Anyone have any pointers on how to remove a t-shirt label from the actual shirt, I am currently cutting the label and trying to thread the leftovers the best I can, I am not great at sewing, so removing the label and stitching it back down is not my thing, just wondering if anyone has any pointers or anything, let me know, thank you!


----------



## Uncle John (Mar 11, 2007)

Get a seam ripper from a fabric store or sewing shop (about 2 bucks) pull the label away from shirt and rip label not the stitches, its slow but clean.
Good luck, John


----------



## verbalking78 (Feb 1, 2009)

Hey,

I use to do that too but it took too much time now I sew my own label over with the thread matching the design main color and daaaammn it look good

hope it can help


----------



## INKSCREENS (Jan 28, 2008)

C3Online said:


> Anyone have any pointers on how to remove a t-shirt label from the actual shirt, I am currently cutting the label and trying to thread the leftovers the best I can, I am not great at sewing, so removing the label and stitching it back down is not my thing, just wondering if anyone has any pointers or anything, let me know, thank you!
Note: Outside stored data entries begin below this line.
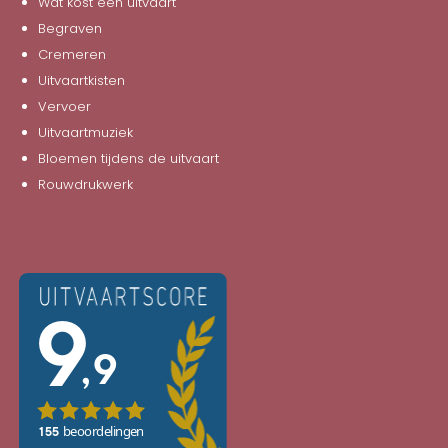
Wat kost een uitvaart
Begraven
Cremeren
Uitvaartkisten
Vervoer
Uitvaartmuziek
Bloemen tijdens de uitvaart
Rouwdrukwerk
You may need to rip the seams and completely remove the original label, then re-sew the seams.

Having a professional provide this service may help as well.


----------



## splathead (Dec 4, 2005)

I am with John. You use the seam ripper correction and it's one swipe, with no label left showing unless you look very closely. 

Anyone have any design by humans shirts? That's how they do it.


----------